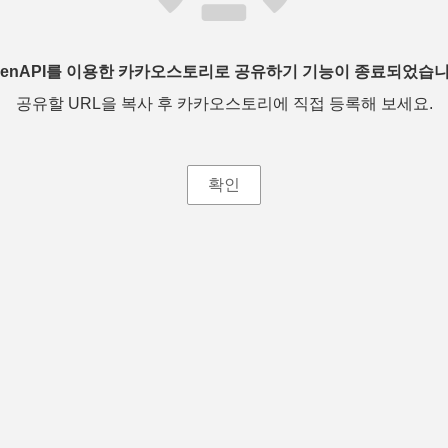
penAPI를 이용한 카카오스토리로 공유하기 기능이 종료되었습니
공유할 URL을 복사 후 카카오스토리에 직접 등록해 보세요.
확인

## EXERCISE:
The whole listing should be reproduced exactly. Images don't go in.

## COMPLETED TASK:
penAPI를 이용한 카카오스토리로 공유하기 기능이 종료되었습니
공유할 URL을 복사 후 카카오스토리에 직접 등록해 보세요.
확인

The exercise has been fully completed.